Agrees Sandra Ford, president of The Ford Group, a Philadelphia-based firm that specializes in placing senior-level consultants: "I don't think they're any better than corporations in how they do mergers, and consulting firms come across as being worse, because you would expect that they would know what the heck they're doing."

Ham-handedness by agglomerating consulting firms tends to occur in a few key areas, say search-firm executives and consultants themselves. Consolidators underestimate the turmoil caused by the melding of corporate cultures even where they're fairly compatible. Or they refuse to communicate what's happening from the get-go, ticking off staffers who are savvy enough to know that a merger is coming down and feel slighted about being kept in the dark.

Some muddy the crucial criteria of performance measurement and how it will affect compensation and the track to partnership. They may fail to deal fully with the ego needs of consultants or the willingness of rank-and-file staffers and even senior-level consultants to jump ship into an economy that continues to demonstrate an insatiable demand for their services.

"They perceive that they'll lose revenues if they stop to do it right," believes Karen Roberts, senior manager of the integrated health group for Deloitte & Touche, in the firm's San Francisco office. "But in fact the reverse happens, because the rumor mill is just grinding stuff out all the time. People aren't productive; they are focused internally instead of on the marketplace or on their clients. The company loses revenues anyway."

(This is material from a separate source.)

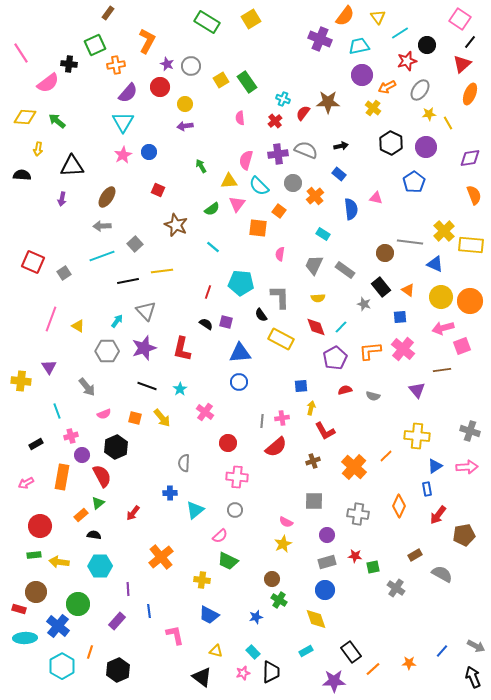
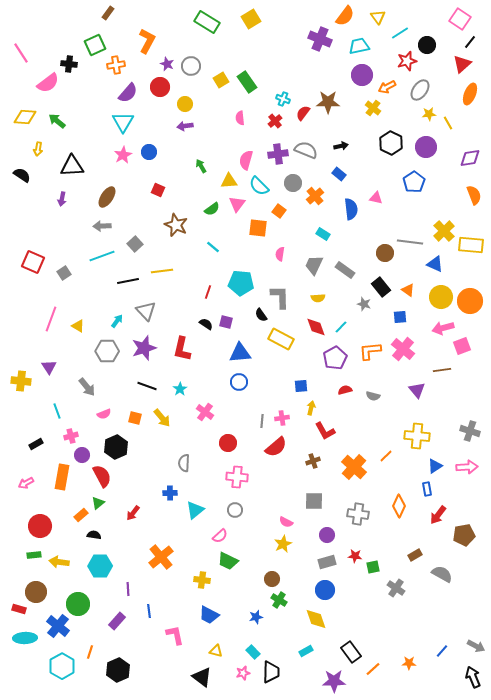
black semicircle at (22, 175): rotated 30 degrees clockwise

Roberts should know. She was on the staff of Alexander & Alexander Consulting Group in San Francisco when Aon Consulting bought the firm in December 1997, and left last May for her new position with Deloitte & Touche. "Understanding that there is always fear in the initial stages of any acquisition, I was going to give it a year," Roberts recalls. But though Aon "was trying" and "doing many right things," it turned out not to be the culture that she'd bought into at Alexander & Alexander or "the type of work I wanted to do."

There are many in the industry who hold up PricewaterhouseCoopers (PwC), on the other hand, as an example of a merged firm that not only makes great strategic sense but also has handled post-merger integration issues with some significant skill Credit for that goes in part to the fact that "we celebrated the merger from day one, because this was about growth, not cost-cutting," notes Mark Kingdon, global transition leader for management-consulting services for PwC, in New York City. The firm also moved quickly to "co-locate" consultants from PW and Coopers who henceforth would be working together, Kingdon says. Also, serendipitously, both firms had previously used Lotus Notes for their intranets, which also helped the combined entity.

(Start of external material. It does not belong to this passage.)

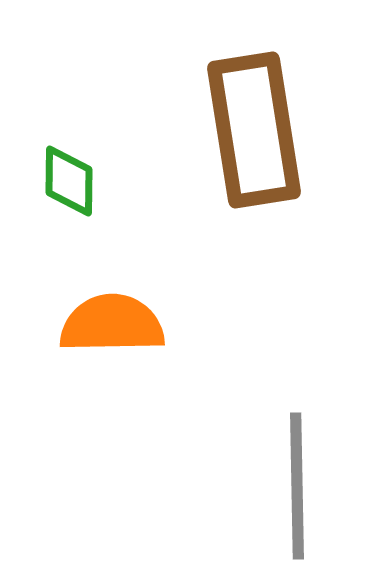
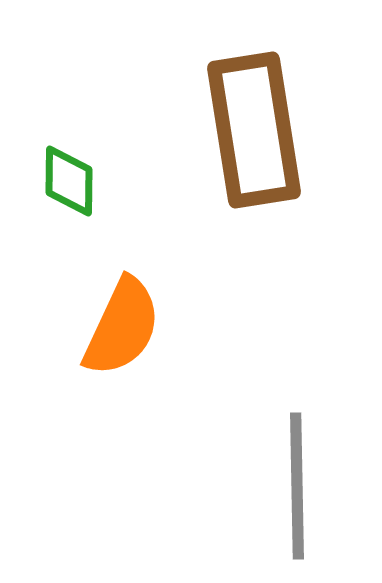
orange semicircle: moved 10 px right, 3 px down; rotated 116 degrees clockwise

Yet even at PwC, more than a year after the merger was consummated, there are still plenty of people like the very senior former PW partner who became disconcerted that former Coopers executives seem to be occupying most of the top new seats in his specialty area. "Certain lines of business win, so if you're on the team that dominates that business, you're in great shape," says the searcher who was working with this partner. "Otherwise, you're on the outside looking in."

Today, PwC's global managing partner Scott Hartz admits there have been a few snags.

"We haven't done it perfectly, and no one ever does," says Hartz, "but we do feel we've been successful …"

As for McHandle, the PwC partner today oversees a portion of the newly-minted firm's business larger than his old Coopers practice. With admirable compassion, he observes: "For me, the biggest downside was the uncertainty — but other people were not as fortunate."

Sidebar: Your Guide to M&A Survival

While the fact is that nearly all competent consultants can land on their feet in a bullish market these days, the post-merger world still can prove treacherous territory for anyone in the business. If you're a consultant who's caught in an M&A vortex, how can you best shepherd your career in the midst of the whirlwind? Merged-firm executives, consultants, and placement experts offer this advice:

Face the music:

Don't fool yourself. The dynamics of power involved in consulting-firm acquisitions are no different than those anywhere else.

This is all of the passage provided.